Eduardo Di Capua poi, che quasi per caso capitò nel negozio dove Russo lavorava, per avere da quest’ ultimo i numeri del lotto, poiché si diceva che  era in grado di predire i numeri vincenti, scrisse la musica che noi tutti oggi conosciamo così bene, e che i più nostalgici, e non solo, talvolta cercano di intonare, tale è la bellezza di questa melodia candida ed innocente. Naturalmente Di Capua non ebbe mai un numero vincente, ma dall’incontro con Russo ottenne invece i testi di meravigliose canzoni, come la altrettanto celebre Maria, Marì!, del 1899, per la quale Di Capua si ispirò liberamente all’aria “Nume custode e vindice” dall’Aida di Giuseppe Verdi, e dello stesso anno anche la meno nota, ‘A serenata d’ ‘è rose, sempre edita, come le altre, dall’editore Bideri.

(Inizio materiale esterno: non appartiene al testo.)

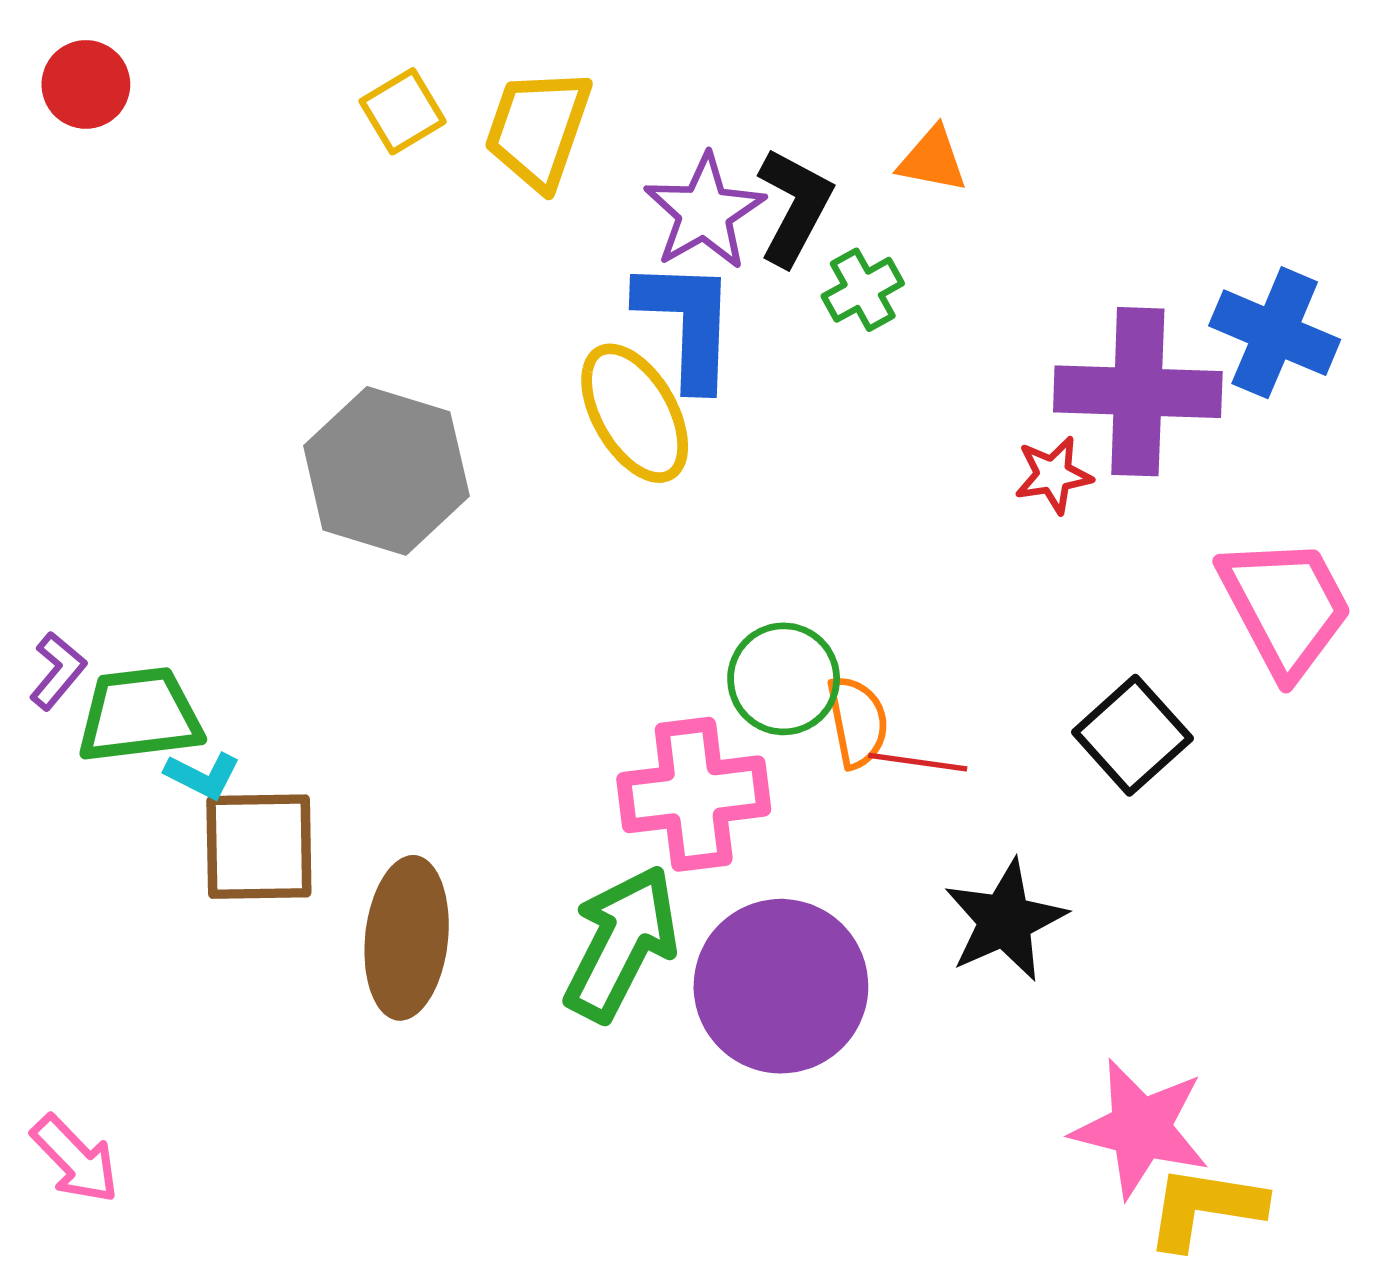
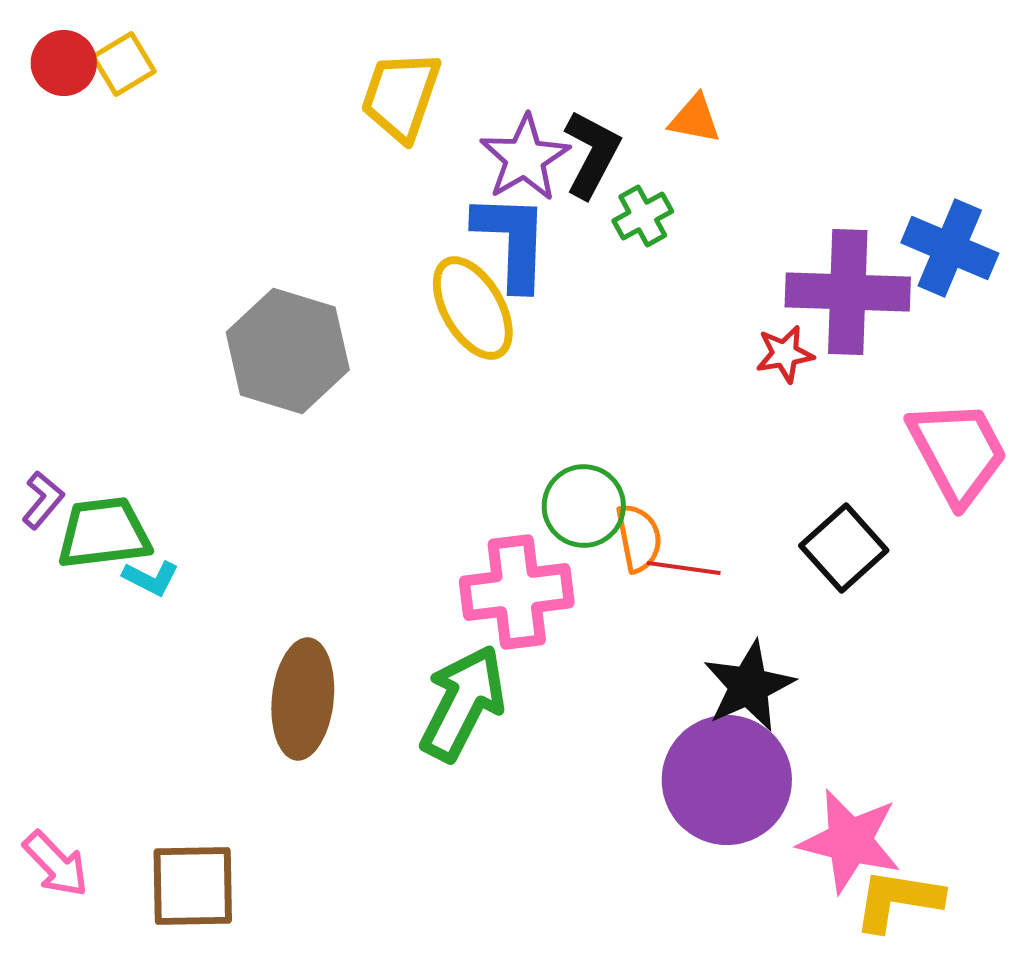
yellow square: (403, 111) -> (124, 64), moved
brown square: (259, 847) -> (193, 886), moved
purple circle: (781, 986) -> (727, 780), moved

Seguì poi la celebre Torna Maggio!, un vero e proprio inno alla vita, una vita che purtroppo aveva già minato la breve esistenza del povero Russo, che ormai immobilizzato in un letto della vecchia casa paterna di piazza Mercato, si accinse a scrivere gli ultimi versi della malinconica e significativa L ’urdema canzone mia (Tutt’’e fernuto), con la quale purtroppo si congedò prematuramente da questo mondo: Nun me parlate cchiù de sciure e rose / Pe’ me ‘sti rrose songo senz’addore; / Nun me dicite: ‘a gioventù è ‘nu sciore. / Ca chisto sciore mio è muorto già. / Pe’ me tutt’è fernuto! / Addio, staggione belle! / Addio rose e viole!… / I’ ve saluto. Era l’11 giugno 1904, quando Vincenzo Russo si spense, lasciando un grande vuoto nella città partenopea.      

                                                                             Carlo Farina.